Из всех комнат выглянули любопытные соседи. Та, куда прошествовала истощенная женщина, предъявила дьяконскую физиономию: борода, длинные волосы, одутлые щеки. Там же свежий голос подростка весело распевал «Гоп со смыком» — для некоторых областей нашей страны песенку нэпа, песенку целого исторического этапа.
Писательница постучала в массивную, сплошь в разнузданной резьбе — грифоны, амуры, трилистники, розы — дверь и, услыхав слабый ответ, вошла.
Лампа лила из-под золотистой юбки свет на квадратный, крытый белой скатертью стол с клеенчатой дорожкой посередине. По одной этой дорожке нетрудно добежать воображением до бытового идеала хозяев. Все должно быть беленько, чистенько, снабжено покрывалами, подзорами, гардинами, оклеено веселыми обоями, выметено, вычищено, натерто. Порядок и опрятность властвовали здесь, в этих смежных комнатах, отделенных разнузданной дверью от мира надстроек и жилищных склок.
За столом сидела на первый взгляд очень молодая женщина, темноволосая, гладко, по-старинному — с пучком на затылке — причесанная. Перед ней, как сугроб, высился ворох белья, которое она чинила.
Женщина спокойно отложила иголку, встала. Только тут, всмотревшись в ее обтянутые скулы, в запавшие глаза, которые придавали всему лицу выражение невеселой строгости, а при смущении, как сейчас, даже виноватости, писательница увидала, что она просто моложава и до того скрытна, что как бы не позволяет морщинам и сединам выдавать свой настоящий возраст и нелегкий жизненный путь.
Писательница поздоровалась. Раиса Степановна подала руку и сказала, что муж ее предупредил о гостье.
— Мама! — позвал из соседней комнаты детский голос.
Жена Павлушина, неслышно и легко ступая тапочками по натертому паркету, скользнула в дверь, за которой сияли белые тканьевые одеяла, белые кроватки детей.
Писательнице показалось, что она проникла в самое сердце павлушинского семейного уюта.
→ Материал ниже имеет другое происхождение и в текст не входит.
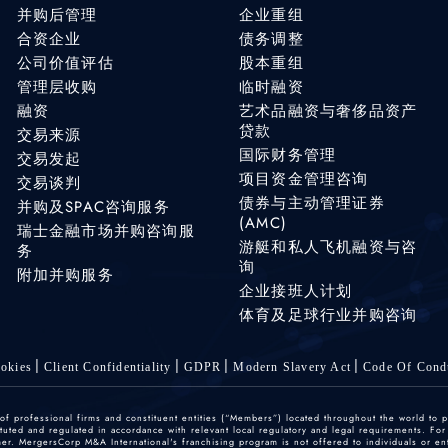
并购后管理
企业重组
合资企业
债务调整
公司价值评估
股本重组
管理层收购
临时融资
融资
艺术品融资与奢侈品资产
贷款
交易来源
国际财务管理
交易发起
项目资金管理咨询
交易谈判
债券与主动管理证券
并购及SPAC咨询服务
(AMC)
瑞士金融市场并购咨询服
游艇和私人飞机融资与咨
务
询
附加并购服务
企业接班人计划
体育及足球行业并购咨询
okies
Client Confidentiality
GDPR
Modern Slavery Act
Code Of Cond
 professional firms and constituent entities (“Members”) located throughout the world to p
ted and regulated in accordance with relevant local regulatory and legal requirements. For mo
r. MergersCorp M&A International's franchising program is not offered to individuals or enti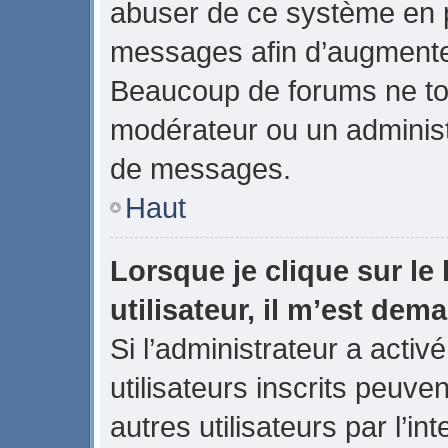
abuser de ce système en p
messages afin d’augmenter
Beaucoup de forums ne tol
modérateur ou un administ
de messages.
Haut
Lorsque je clique sur le 
utilisateur, il m’est de
Si l’administrateur a activé
utilisateurs inscrits peuve
autres utilisateurs par l’in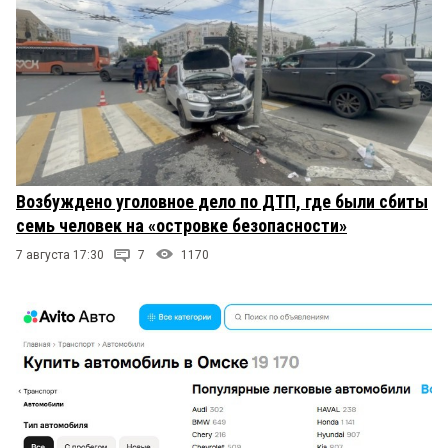
Возбуждено уголовное дело по ДТП, где были сбиты
семь человек на «островке безопасности»
7 августа 17:30
7
1170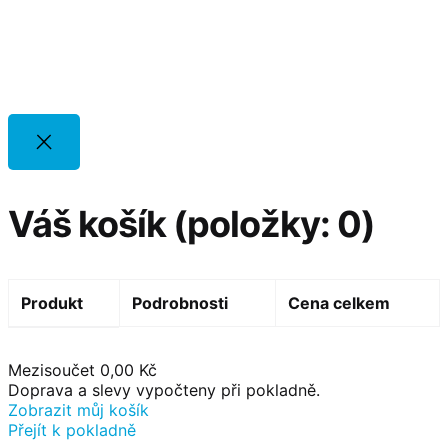
Váš košík
(položky: 0)
Produkt
Podrobnosti
Cena celkem
P
Mezisoučet
0,00 Kč
Doprava a slevy vypočteny při pokladně.
Zobrazit můj košík
r
Přejít k pokladně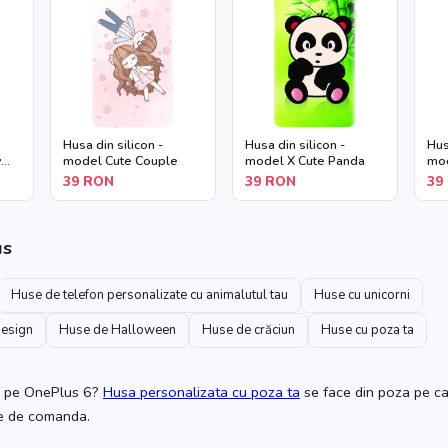
Husa din silicon -
Husa din silicon -
Hus
y
model Cute Couple
model X Cute Panda
mod
39
RON
39
RON
39
us
Huse de telefon personalizate cu animalutul tau
Huse cu unicorni
design
Huse de Halloween
Huse de crăciun
Huse cu poza ta
pe OnePlus 6
?
Husa personalizata cu poza ta
se face din poza pe car
te de comanda.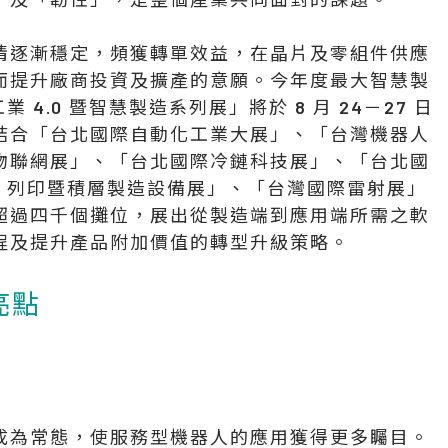
情逐漸穩定，頻獲轉單效益，在晶片及零組件供應
而提升廠商投資及擴產的意願。今年度最大智慧製
洲工業 4.0 暨智慧製造系列展」將於 8 月 24－27 日
結合「台北國際自動化工業大展」、「台灣機器人
物聯網展」、「台北國際冷鏈科技展」、「台北國
D 列印暨積層製造設備展」、「台灣國際雷射展」
超過四千個攤位，展出從製造端到應用端所需之軟
程及提升產品附加價值的轉型升級策略。
亮點
成為常態，使服務型機器人的應用獲得更多矚目。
Тот мрачный замок в тридцать семь метров жилплощади, который она построила в своем воображении, собирая сведения о семье начальника утильцеха и знакомясь с ее блудными представителями, растаял, сменился неожиданной действительностью. Беленькие обои, разрушившие все ее представления об этом надстраивающемся, мрачно-бурого цвета доме, показались ей не менее странными, чем однажды виденная ею в литых стенах Зимнего дворца лубяная баня. В момент крушения умозрительно созданного надо было искать путеводных вех в этой уютной действительности, из которой не захотелось бы вылезать не только в Нахаловку и казарму, но и в палисадник с дощатым коридором. Здесь украинский идеал белизны жилища торжествовал вполне. По стенам выстроились креслица в белоснежных чехлах с красной каемкой по швам, напоминая «неродившиеся души» Метерлинка в приютских балахонах. Зеркало отражало только белое, ибо все остальные цвета — юбки абажура, двери, коричневых венских стульев — были введены сюда лишь для того, чтобы подчеркнуть силу белизны как материальной опрятности. Писательница век прожила в случайных комнатах, среди чужой мебели, ее словно возили из дома в дом, как мыслящую машину. Но именно поэтому она сразу почувствовала себя глубоко чуждой миру Павлушина и его жены. Здесь, в этой скромности и непритязательности, сосредоточилась такая активность, такое желание добиться и умение добиться своего, что эта белизна начинала казаться почти бездушным проявлением деспотизма.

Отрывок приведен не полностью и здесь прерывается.